## [Task objective]
Please take the lines from the one holding "Marbella Hotel Delivery" through the one holding "Menorca Biniforcat" in the data below and copy them exactly.

## [Task input]
+++++
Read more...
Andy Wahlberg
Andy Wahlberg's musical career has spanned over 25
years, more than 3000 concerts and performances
+++++
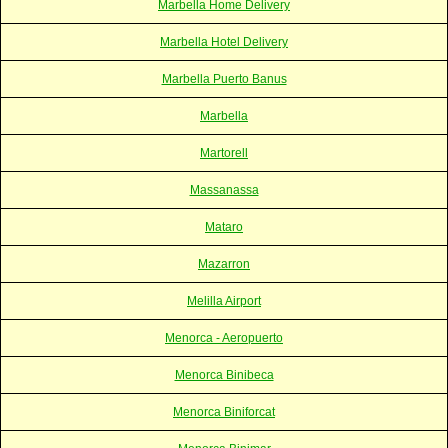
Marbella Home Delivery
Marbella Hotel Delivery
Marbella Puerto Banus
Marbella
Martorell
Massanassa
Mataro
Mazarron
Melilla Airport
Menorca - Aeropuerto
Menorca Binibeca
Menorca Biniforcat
+++++
## [Result of the task]
Marbella Hotel Delivery
Marbella Puerto Banus
Marbella
Martorell
Massanassa
Mataro
Mazarron
Melilla Airport
Menorca - Aeropuerto
Menorca Binibeca
Menorca Biniforcat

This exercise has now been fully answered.